Controls: W, A, S, D to move. Q and E to strafe, Tab to view map (you can still move on the map).
Requires Firefox or Chrome (WebGL 2.0 required).
About Wolfenshader
This tech demo demonstrates a shader-based 2D raycasting system, similar to the one used in Wolfenstein 3D except run entirely on the GPU instead of the CPU. Raycasting is used to create a simulated but fake 3D environment by projecting a completely 2D top down map onto the screen in such a way that it appears 3D.
Before we had dedicated graphics cards computers weren’t powerful enough to run complex 3D scenes and so techniques like this were invented to create the illusion of 3D. Wolfenstein 3D wasn’t the first game to do this but it was perhaps the most popular and made it famous. While this technique has been implemented many times over the years, to my knowledge it has never been implemented purely in fragment shaders before.

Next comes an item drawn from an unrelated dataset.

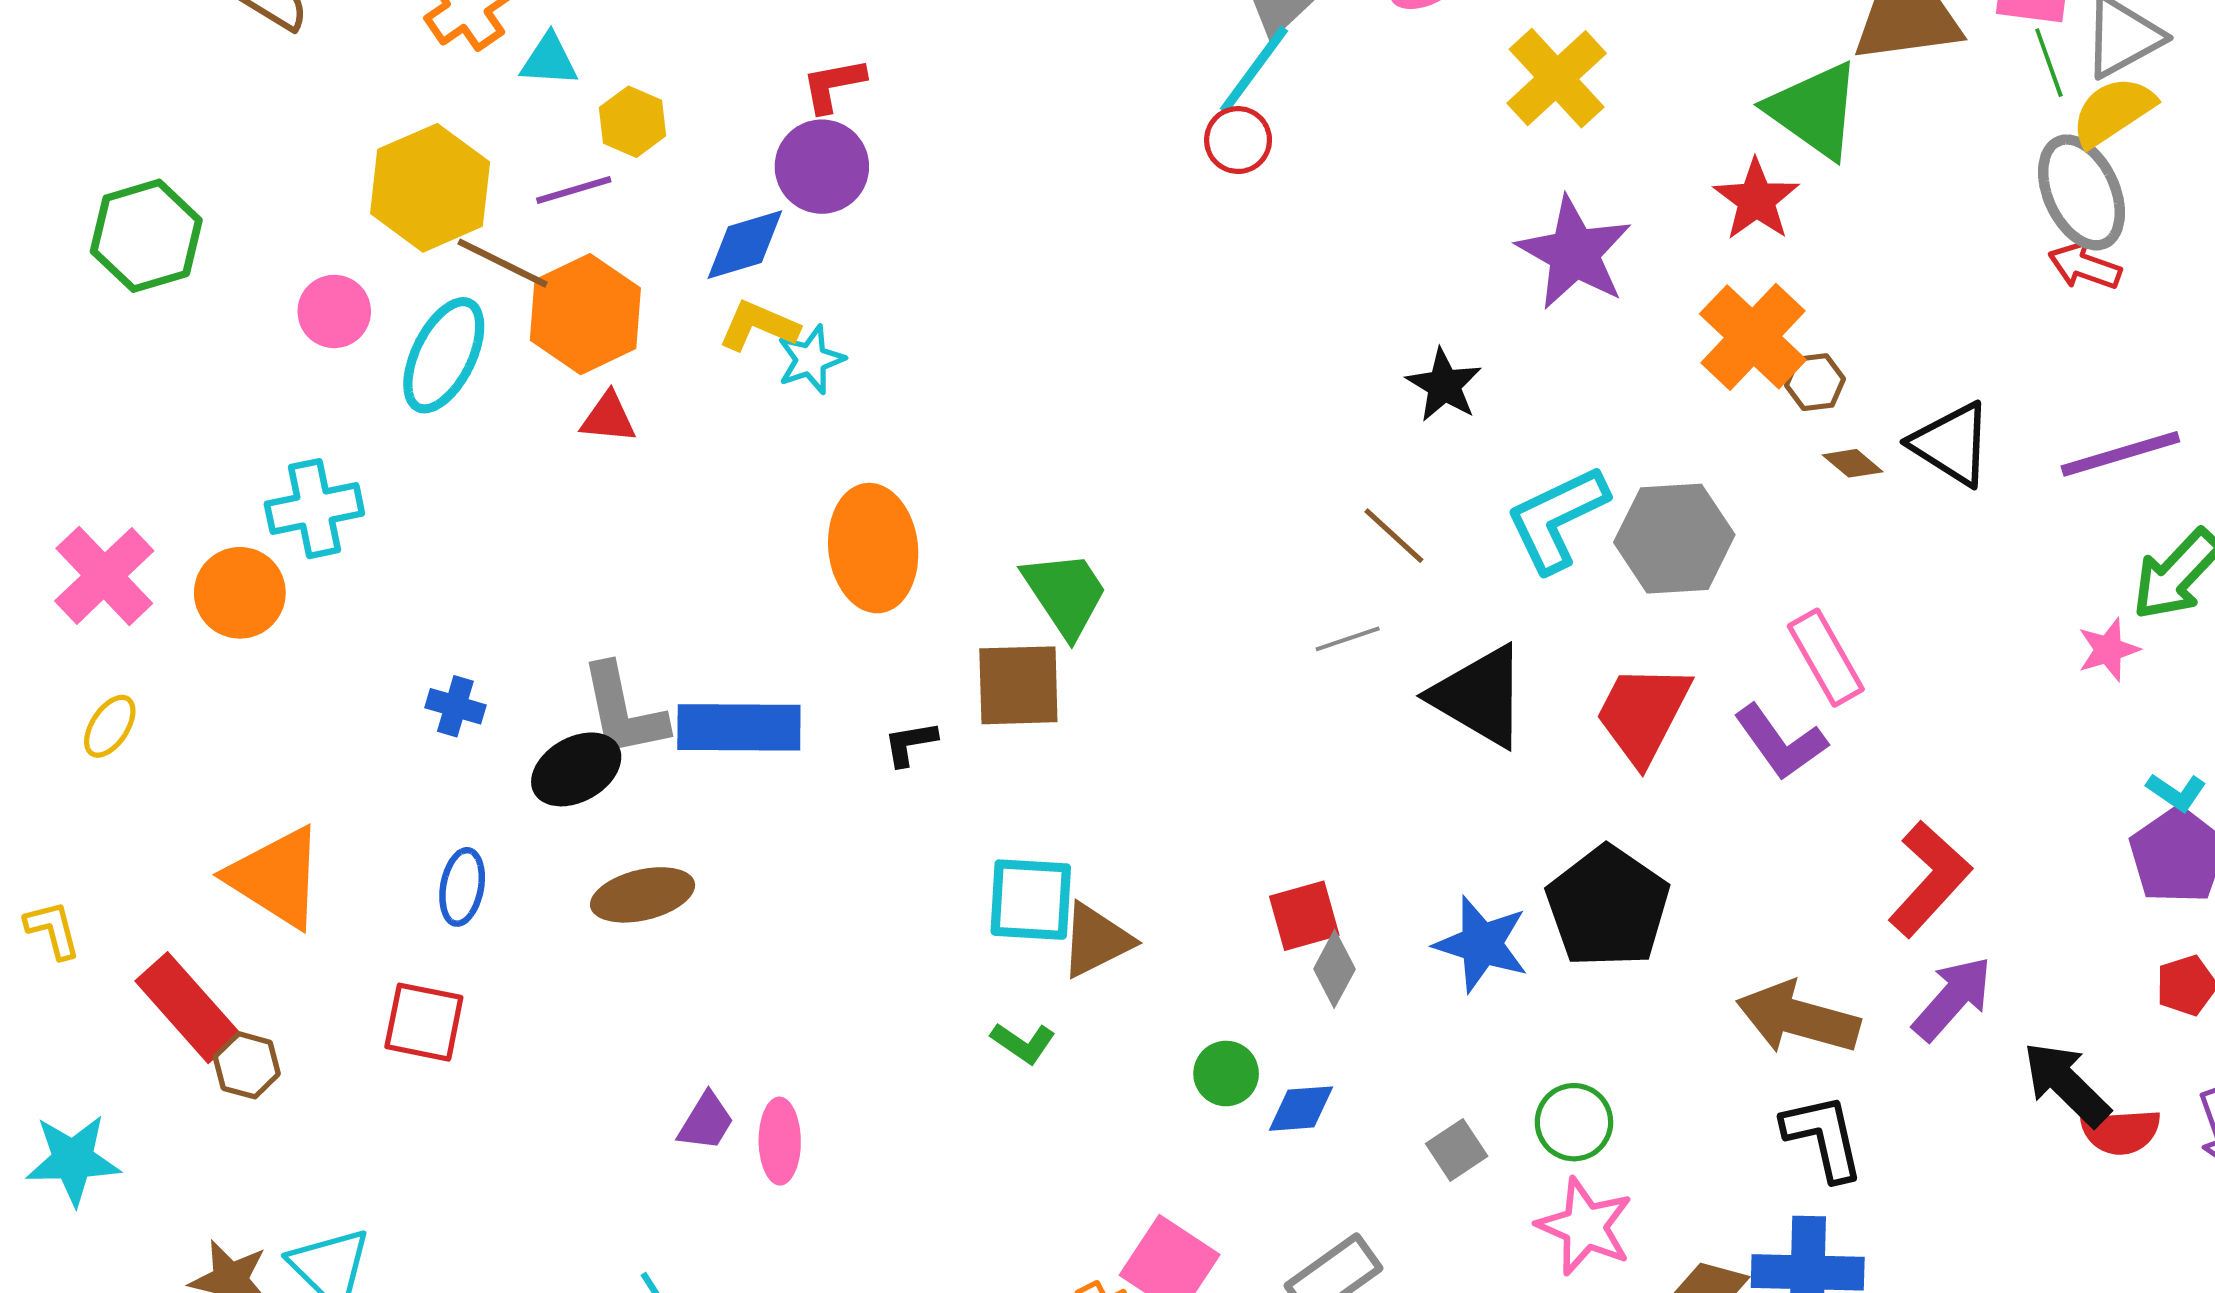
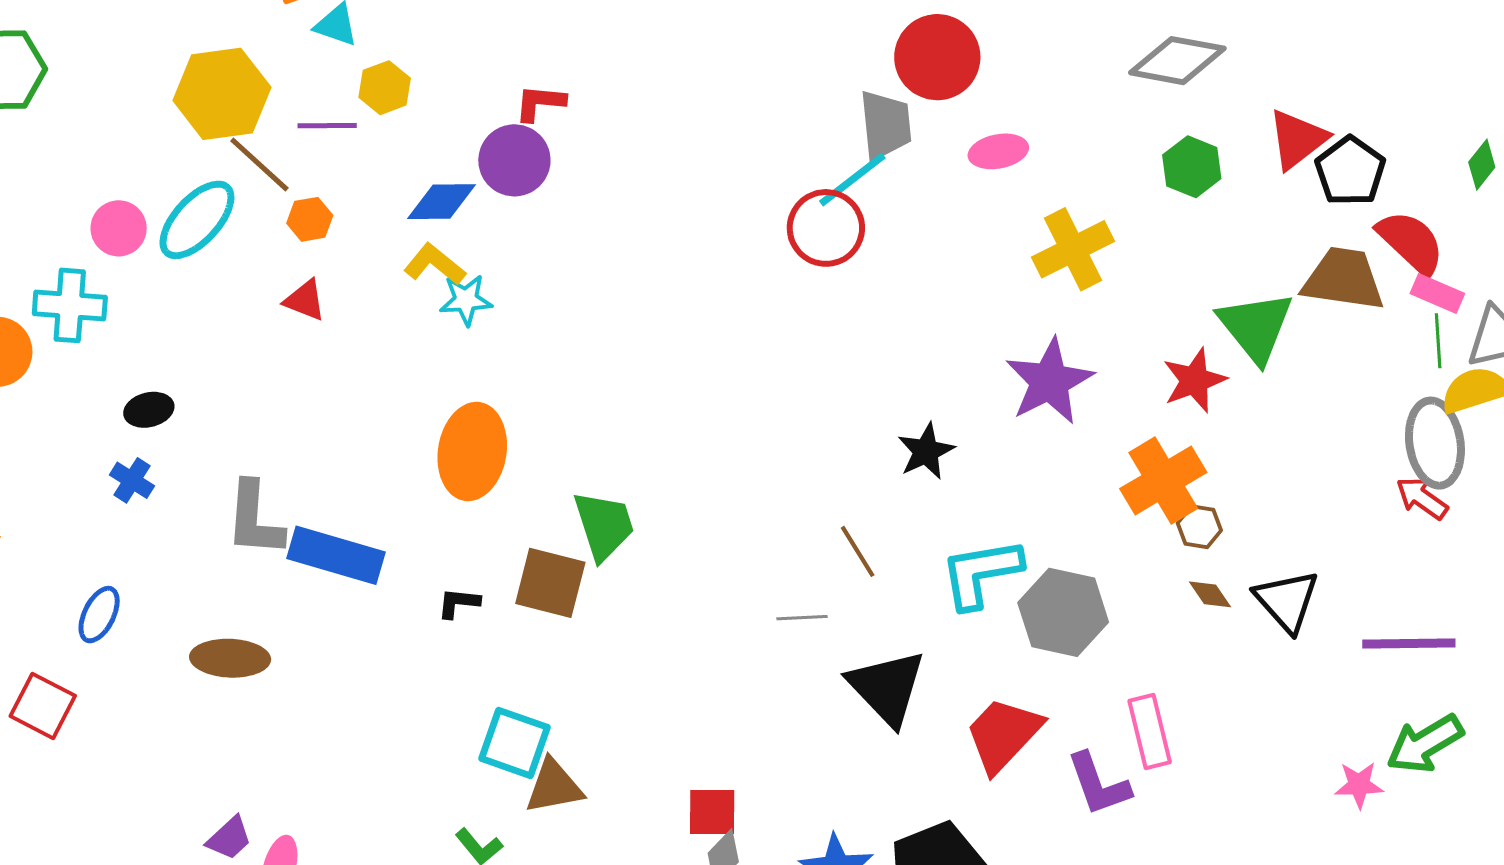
red circle: (1238, 140) -> (826, 228), size x1.5
pink circle: (334, 311) -> (119, 228), moved
orange hexagon: (585, 314) -> (310, 219), size x0.5
black ellipse: (576, 769) -> (149, 410), moved, size x0.7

This tech demo makes use of two fragment shaders, the first calculates raycasts on a 2D map, searching in a cone ahead of the player to find how far away the walls are. The resulting information is encoded into the colour channels of two textures: one texture stores the distance to the wall, the type of wall, and where on the wall the ray hit, and the other stores lighting information. The second shader reads the textures output by the first, translates the information into 3D and renders the results to the screen.
This demo also includes several improvements over the original algorithm that are made possible by the power of modern graphics cards: Tiles on the grid can be edited in real time, allowing for moving and scaling walls, and a primitive form of real time lighting can be calculated.